◆ Task to carry out ◆
Go through the data and say how many lines include the string "container"; return only the figure.

◆ Supplied data ◆
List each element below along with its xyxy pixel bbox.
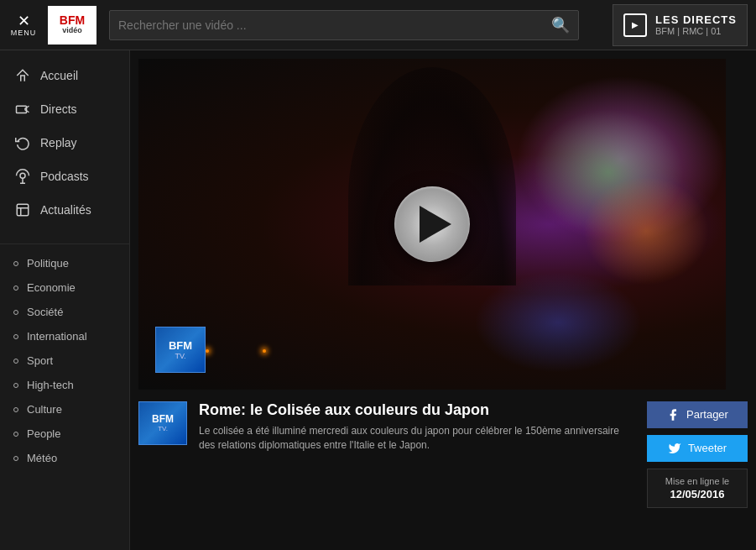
sidebar-item-hightech[interactable]: High-tech: [0, 373, 129, 397]
date-label: Mise en ligne le: [658, 476, 737, 486]
tweet-label: Tweeter: [688, 442, 727, 454]
background-lights: [206, 341, 316, 356]
sidebar-item-politique[interactable]: Politique: [0, 251, 129, 275]
sidebar-item-economie[interactable]: Economie: [0, 275, 129, 300]
twitter-icon: [668, 442, 681, 455]
category-dot: [13, 383, 18, 388]
tweet-button[interactable]: Tweeter: [647, 435, 748, 462]
category-dot: [13, 359, 18, 364]
sidebar-label-actualites: Actualités: [40, 203, 91, 217]
facebook-icon: [666, 408, 680, 422]
sidebar-item-replay[interactable]: Replay: [0, 126, 129, 160]
video-title: Rome: le Colisée aux couleurs du Japon: [199, 401, 635, 419]
home-icon: [13, 66, 32, 85]
live-sub: BFM | RMC | 01: [655, 26, 737, 36]
logo-video: vidéo: [62, 27, 82, 35]
sidebar-label-accueil: Accueil: [40, 69, 78, 82]
sidebar-label-podcasts: Podcasts: [40, 170, 89, 183]
category-label-culture: Culture: [27, 403, 62, 416]
video-logo-tv: TV.: [175, 352, 185, 360]
light-dot: [206, 349, 209, 353]
category-dot: [13, 456, 18, 461]
live-icon: [13, 100, 32, 118]
sidebar-item-people[interactable]: People: [0, 422, 129, 446]
channel-logo: BFM TV.: [138, 401, 187, 445]
date-value: 12/05/2016: [658, 488, 737, 500]
video-player[interactable]: BFM TV.: [138, 59, 726, 390]
channel-logo-bfm: BFM: [152, 413, 174, 425]
video-details: Rome: le Colisée aux couleurs du Japon L…: [199, 401, 635, 453]
category-dot: [13, 407, 18, 412]
search-bar[interactable]: 🔍: [109, 10, 579, 40]
channel-logo-tv: TV.: [158, 425, 168, 432]
light-blob-blue: [474, 272, 642, 373]
sidebar-item-actualites[interactable]: Actualités: [0, 193, 129, 227]
replay-icon: [13, 134, 32, 152]
sidebar-item-podcasts[interactable]: Podcasts: [0, 160, 129, 193]
sidebar-item-societe[interactable]: Société: [0, 300, 129, 324]
category-label-economie: Economie: [27, 281, 76, 294]
svg-rect-4: [17, 204, 29, 216]
sidebar-categories: Politique Economie Société International…: [0, 251, 129, 470]
content-area: BFM TV. BFM TV. Rome: le Colisée aux cou…: [130, 50, 756, 550]
share-label: Partager: [686, 408, 728, 421]
category-dot: [13, 261, 18, 266]
logo-bfm: BFM: [60, 14, 85, 27]
live-play-icon: [623, 13, 647, 37]
play-button[interactable]: [394, 186, 470, 262]
search-icon[interactable]: 🔍: [551, 16, 570, 34]
video-logo-bfm: BFM: [169, 339, 192, 352]
close-icon: ✕: [18, 13, 30, 29]
sidebar-item-directs[interactable]: Directs: [0, 92, 129, 126]
video-channel-logo: BFM TV.: [155, 327, 206, 373]
category-label-meteo: Météo: [27, 452, 57, 464]
sidebar-item-accueil[interactable]: Accueil: [0, 59, 129, 92]
sidebar-item-international[interactable]: International: [0, 324, 129, 348]
main-layout: Accueil Directs Replay Pod: [0, 50, 756, 550]
category-label-politique: Politique: [27, 257, 69, 270]
live-text: LES DIRECTS BFM | RMC | 01: [655, 13, 737, 36]
sidebar-nav: Accueil Directs Replay Pod: [0, 59, 129, 227]
sidebar-item-sport[interactable]: Sport: [0, 348, 129, 373]
svg-point-1: [20, 173, 25, 178]
sidebar-divider: [0, 244, 129, 244]
category-dot: [13, 432, 18, 437]
video-description: Le colisée a été illuminé mercredi aux c…: [199, 424, 635, 453]
category-label-international: International: [27, 330, 87, 343]
category-dot: [13, 285, 18, 291]
search-input[interactable]: [118, 18, 551, 32]
date-box: Mise en ligne le 12/05/2016: [647, 469, 748, 508]
share-button[interactable]: Partager: [647, 401, 748, 428]
news-icon: [13, 201, 32, 219]
sidebar-item-culture[interactable]: Culture: [0, 397, 129, 422]
play-triangle-icon: [420, 206, 451, 243]
category-label-people: People: [27, 427, 60, 440]
podcast-icon: [13, 167, 32, 186]
logo[interactable]: BFM vidéo: [47, 5, 97, 45]
sidebar-item-meteo[interactable]: Météo: [0, 446, 129, 470]
video-actions: Partager Tweeter Mise en ligne le 12/05/…: [647, 401, 748, 508]
sidebar: Accueil Directs Replay Pod: [0, 50, 130, 550]
live-button[interactable]: LES DIRECTS BFM | RMC | 01: [613, 4, 748, 46]
light-blob-orange: [583, 176, 709, 285]
category-dot: [13, 310, 18, 315]
sidebar-label-directs: Directs: [40, 102, 77, 116]
category-label-hightech: High-tech: [27, 379, 74, 391]
video-info-row: BFM TV. Rome: le Colisée aux couleurs du…: [138, 401, 748, 508]
menu-label: MENU: [11, 29, 37, 37]
light-dot: [263, 349, 266, 353]
live-label: LES DIRECTS: [655, 13, 737, 26]
category-label-societe: Société: [27, 306, 63, 318]
category-dot: [13, 334, 18, 339]
header: ✕ MENU BFM vidéo 🔍 LES DIRECTS BFM | RMC…: [0, 0, 756, 50]
sidebar-label-replay: Replay: [40, 136, 77, 149]
menu-button[interactable]: ✕ MENU: [8, 13, 39, 37]
category-label-sport: Sport: [27, 354, 53, 367]
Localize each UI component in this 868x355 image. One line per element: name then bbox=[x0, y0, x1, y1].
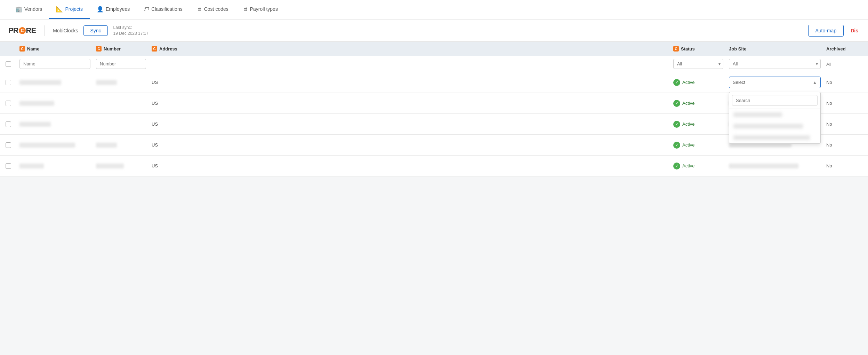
row3-checkbox-cell bbox=[3, 118, 17, 131]
row1-jobsite-select-button[interactable]: Select ▲ bbox=[729, 77, 821, 88]
row1-status: ✓ Active bbox=[673, 79, 694, 86]
row5-checkbox[interactable] bbox=[6, 163, 11, 169]
nav-item-vendors[interactable]: 🏢 Vendors bbox=[8, 0, 49, 19]
row2-address-cell: US bbox=[149, 97, 670, 109]
logo-pro: PR bbox=[8, 26, 18, 35]
th-status: C Status bbox=[670, 42, 726, 56]
filter-name-cell bbox=[17, 56, 93, 72]
payroll-types-icon: 🖥 bbox=[242, 6, 248, 12]
dis-button[interactable]: Dis bbox=[849, 25, 860, 36]
jobsite-filter-wrapper: All bbox=[729, 59, 821, 69]
row4-checkbox-cell bbox=[3, 139, 17, 151]
filter-row: All Active Inactive All All bbox=[0, 56, 868, 72]
row3-checkbox[interactable] bbox=[6, 121, 11, 127]
dropdown-item-2[interactable] bbox=[729, 120, 820, 132]
nav-label-cost-codes: Cost codes bbox=[204, 6, 228, 12]
row1-jobsite-dropdown-panel bbox=[729, 92, 821, 144]
row1-jobsite-chevron-up-icon: ▲ bbox=[813, 80, 817, 85]
row4-address-cell: US bbox=[149, 139, 670, 151]
header-bar: PRCRE MobiClocks Sync Last sync: 19 Dec … bbox=[0, 19, 868, 42]
row5-number-cell bbox=[93, 160, 149, 172]
row4-status-label: Active bbox=[682, 142, 694, 148]
row4-archived-cell: No bbox=[823, 139, 865, 151]
filter-address-cell bbox=[149, 61, 670, 67]
th-address-label: Address bbox=[159, 46, 177, 52]
row4-status: ✓ Active bbox=[673, 142, 694, 149]
nav-item-projects[interactable]: 📐 Projects bbox=[49, 0, 90, 19]
filter-archived-cell: All bbox=[823, 58, 865, 70]
last-sync-value: 19 Dec 2023 17:17 bbox=[113, 31, 148, 36]
row2-name bbox=[19, 101, 54, 106]
row4-number-cell bbox=[93, 139, 149, 151]
dropdown-item-1[interactable] bbox=[729, 109, 820, 120]
row1-name bbox=[19, 80, 61, 85]
row2-status-label: Active bbox=[682, 101, 694, 106]
th-jobsite: Job Site bbox=[726, 42, 823, 56]
row5-status-cell: ✓ Active bbox=[670, 159, 726, 173]
th-name-label: Name bbox=[27, 46, 39, 52]
filter-number-cell bbox=[93, 56, 149, 72]
name-filter-input[interactable] bbox=[19, 59, 90, 69]
nav-item-cost-codes[interactable]: 🖥 Cost codes bbox=[190, 0, 235, 19]
filter-status-cell: All Active Inactive bbox=[670, 56, 726, 72]
dropdown-item-3[interactable] bbox=[729, 132, 820, 143]
row2-checkbox[interactable] bbox=[6, 101, 11, 106]
employees-icon: 👤 bbox=[97, 6, 104, 13]
th-name: C Name bbox=[17, 42, 93, 56]
app-name: MobiClocks bbox=[53, 28, 78, 33]
row1-checkbox[interactable] bbox=[6, 80, 11, 85]
address-col-icon: C bbox=[152, 46, 157, 52]
row4-checkbox[interactable] bbox=[6, 142, 11, 148]
row5-name bbox=[19, 164, 44, 168]
row2-number-cell bbox=[93, 100, 149, 107]
select-all-checkbox[interactable] bbox=[6, 61, 11, 67]
automap-button[interactable]: Auto-map bbox=[808, 25, 844, 37]
number-filter-input[interactable] bbox=[96, 59, 146, 69]
procore-logo: PRCRE bbox=[8, 26, 36, 35]
row5-jobsite-cell bbox=[726, 160, 823, 172]
nav-label-projects: Projects bbox=[65, 6, 83, 12]
row1-status-label: Active bbox=[682, 80, 694, 85]
row5-checkbox-cell bbox=[3, 160, 17, 172]
th-address: C Address bbox=[149, 42, 670, 56]
row3-status-cell: ✓ Active bbox=[670, 117, 726, 131]
row4-status-cell: ✓ Active bbox=[670, 138, 726, 152]
row3-archived-value: No bbox=[826, 121, 832, 127]
dropdown-item-1-label bbox=[733, 112, 782, 117]
row1-name-cell bbox=[17, 77, 93, 88]
row5-check-icon: ✓ bbox=[673, 163, 680, 169]
row5-address-cell: US bbox=[149, 160, 670, 172]
th-archived-label: Archived bbox=[826, 46, 846, 52]
table-header-row: C Name C Number C Address C Status Job S… bbox=[0, 42, 868, 56]
dropdown-search-container bbox=[729, 92, 820, 109]
row4-archived-value: No bbox=[826, 142, 832, 148]
jobsite-filter-select[interactable]: All bbox=[729, 59, 821, 69]
status-filter-select[interactable]: All Active Inactive bbox=[673, 59, 723, 69]
dropdown-search-input[interactable] bbox=[732, 95, 818, 106]
row2-status: ✓ Active bbox=[673, 100, 694, 107]
nav-item-classifications[interactable]: 🏷 Classifications bbox=[137, 0, 189, 19]
nav-item-payroll-types[interactable]: 🖥 Payroll types bbox=[235, 0, 285, 19]
main-table: C Name C Number C Address C Status Job S… bbox=[0, 42, 868, 176]
row2-address: US bbox=[152, 101, 158, 106]
sync-button[interactable]: Sync bbox=[83, 25, 107, 36]
projects-icon: 📐 bbox=[56, 6, 63, 13]
row2-archived-value: No bbox=[826, 101, 832, 106]
row1-jobsite-dropdown-container: Select ▲ bbox=[729, 77, 821, 88]
th-archived: Archived bbox=[823, 42, 865, 56]
status-filter-wrapper: All Active Inactive bbox=[673, 59, 723, 69]
row5-address: US bbox=[152, 163, 158, 168]
th-jobsite-label: Job Site bbox=[729, 46, 747, 52]
nav-label-vendors: Vendors bbox=[24, 6, 42, 12]
row3-status-label: Active bbox=[682, 121, 694, 127]
th-number-label: Number bbox=[104, 46, 121, 52]
classifications-icon: 🏷 bbox=[144, 6, 149, 12]
row2-check-icon: ✓ bbox=[673, 100, 680, 107]
row4-number bbox=[96, 143, 117, 148]
th-status-label: Status bbox=[681, 46, 695, 52]
nav-item-employees[interactable]: 👤 Employees bbox=[90, 0, 137, 19]
row2-archived-cell: No bbox=[823, 97, 865, 109]
table-row: US ✓ Active No bbox=[0, 156, 868, 176]
logo-divider bbox=[44, 25, 45, 36]
row1-address: US bbox=[152, 80, 158, 85]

◆ Solution to the problem ◆
2